God wants the Israelites to swear a loyalty oath that will involve circumcising their hearts. Ouch! And the consequences for not doing so will be even more painful: burning to death. He also promises to reenact his little temper tantrum at Sodom and Gomorra in a few cities in the north, as well as the royal family. He will do all this in the form of a thunderstorm. But unlike the first case, the people will survive this one and will run out to the desert, where the heat and wind and dry air will ruin their skin and no one will want to have sex with them anymore. And in the final verse, Jeremiah proves that he's just as childbirth-obsessed as Isaiah, predicting the resulting wailing will be like a woman in labour with her first child.

Chapter 5

God says he'll refrain from destroying Jerusalem if he can find even one man who is blameless. It turns out all that smiting and plaguing and burning people alive has not had the intended effect. I'm shocked. SHOCKED. But of course god doesn't think it's his insane methodology that's at fault, the people are clearly poor and dumb. So he decided to go and talk to the rich people, who are clearly smarter, and found the same thing. Now he's planning to send lions, leopards and wolves to kill them. What's that they say about the definition of crazy being 'Someone who does the same thing over and over again and expects a different result every time?' Yeah, that's what this is.

No, he just can't forgive them because they've committed adultery and visited prostitutes. They've also decided that god doesn't exist, so he has to burn them to death now. And then he's going to send strangers in to take over their property. But he promises not to starve them to death.

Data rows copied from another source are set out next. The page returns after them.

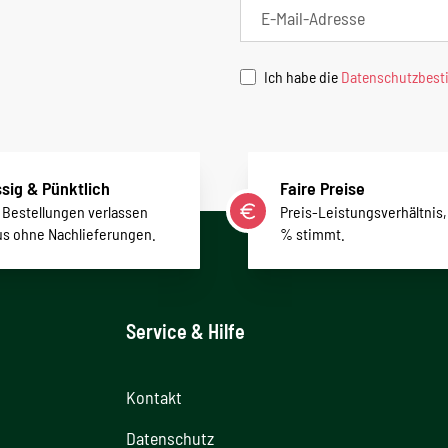
Ich habe die
Datenschutzbes
sig & Pünktlich
Faire Preise
r Bestellungen verlassen
Preis-Leistungsverhältnis,
us ohne Nachlieferungen.
% stimmt.
Service & Hilfe
Kontakt
Datenschutz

He ends the chapter by showing just a bit too much of his hand: The prophets prophesy falsely (v. 33).

Chapter 6

At this point, we've gone through 72 straight chapters of god's bipolar disorder, in which he alternately lavishes attention and empty promises on the Israelites, then threatens them with creative new forms of destruction. So I'm going to try and get through Jeremiah 3 chapters at a time, though I have very low hopes for the rest of the Old Testament. There's a reason you've never heard of Obadiah, Amos or Joel.

Anyway, god instructs the Benjaminites to prepare themselves for war against the rest of the tribes, starting with Jerusalem. Why? Because they haven't circumcised their ears. So he has to kill all of them, and the Benjaminites will get to scavenge. He'll do this after deliberately making them sin. So why not make them obey?